Freelance writer and poet from London; if you would like to read my poetry, please check out my book, 'Poems on the Page', available from goo.gl/Ta4oAX.
Published December 28th 2014
London's Oldest Royal Park
Out of all the eight royal parks in London, none is older than Greenwich Park. There have been settlements on the land for thousands of years, with excavations discovering stone tools.
The reason it was such a popular settling ground is due to its strategic position for it has an extremely steep incline that will let you see for miles.
Everyone has a favourite royal park; for city workers it's St. James's, for nature lovers, it's Richmond; animal lovers will go to the zoo at Regent's Park, and those who like swimming can take a did in Hyde's lido. For those who are interested in history, however, Greenwich Park is for you, as there are so many fascinating things to learn and discover in history and science.
A mound of grass may not look all that interesting, but once you know it is the remains of a Roman settlement, it becomes a whole other story.
Known as Queen Elizabeth's Bower, the first archeological dig of the site took place in 1902. They discovered segments of floor mosaics, wall fragments, pottery, coins, and a statue inscription dedicated to Diana.

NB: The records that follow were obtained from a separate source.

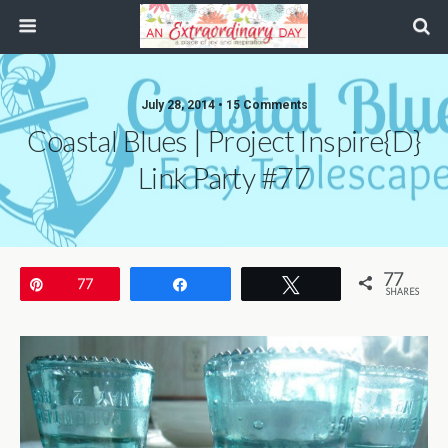
July 28, 2014 • 15 Comments
Coastal Blues | Project Inspire{d}
Link Party #77
77
Pin
77
Share
Tweet
SHARES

They theory was that it used to be a temple, but no one was entirely sure until a second excavation in 1978 revealed a raised platform, often used in temples. The theory was further cemented when in 1999, Channel 4's Time Team carried out further investigation, which proved the building had been dedicated to Jupiter.
The land was taken over by royalty in 1427 the Duke of Gloucester. He built Greenwich Castle and Duke Humphrey's Tower, which today have become The Queen's House and Royal Observatory.
Many of the royal parks can boast to having been owned by Henry VIII, but only Greenwich Park can lay claim to his birthplace. Henry's daughters, Queen Mary and Elizabeth I were also born here, while on a more sombre note, it was where his son, Edward VI, died.
In the seventeenth century, James I removed the fencing around the park and replaced it with a twelve-foot wall, most of which can still be seen today.
Although owned by the Tudors, no hint of that remains, as all the Tudor buildings were knocked down by Charles II, who commissioned the creation of the Royal Observatory.
James II was the last monarch to own Greenwich Park, after which his daughter donated the land as a hospital for sailors.
Science & Education
Greenwich Park boasts three fascinating educational attractions thanks to the monarchs who once resided there. In 1873, the Royal Naval Hospital became the Royal Naval College, which in turn became the National Maritime Museum in 1933. It is a place filled with inspirational stories and artefacts, and a place to discover great explorers, fierce battles, naval heroes, and more.
Next door is The Queen's House, an art gallery which houses a world-class collection by some of the greatest master painters, alongside contemporary artists.
If you can survive the climb, at the top of the hill you will find the Royal Observatory Greenwich where you can learn about our amazing galaxy through interactive screens, awe-inspiring images, and intriguing objects.
There are lots of things to see and do in the park itself, whether you are just out for a stroll, taking the kids, or wanting get a bit of exercise.
One feature in the park that took my interest is Queen Elizabeth's Oak. The giant oak tree dates back to the twelfth century, and has connections to Henry VIII, Anne Boleyn, and Elizabeth I. Petty criminal offenders were also sometimes chained to it. Although the tree died in the nineteenth century, it remained standing until 1991. One year Later Elizabeth II planted a new oak tree next to it.
If you feel like having something to eat, the Pavilion Café is close to the Royal Observatory. An attractive building with an equally attractive courtyard, the cafe serves traditional breakfasts and a lunch menu that includes stone-baked pizzas, soup, sandwiches, and hot meals. For a special treat, you can also have afternoon tea.
There are a number of monuments to look out for, such as the Millennium Sundial designed by Chris Daniel. It is a nod to the Meridian Line at the Royal Observatory, which gives us Greenwich Meantime.
It sits opposite the children's boating lake, which in the summer is filled with water and paddle boats.
Next to this is a playground with a mix of traditional swings and climbing frames, as well as a variety of other things to get the kids exerting energy.
Just outside the observatory there is a statue of General James Wolfe. Built in 1930, the Grade II statue was a gift from the Canadians as a commemoration to Wolfe's victory against the French at Quebec.
With a hundred and eighty-three acres of land, I only managed to cover half the park, but cross the road and you'll get to explore the second half, which holds a nature conservation full of deer, bats, and birds. There is a rose garden, orchard, herb garden, tennis courts, and cricket field too.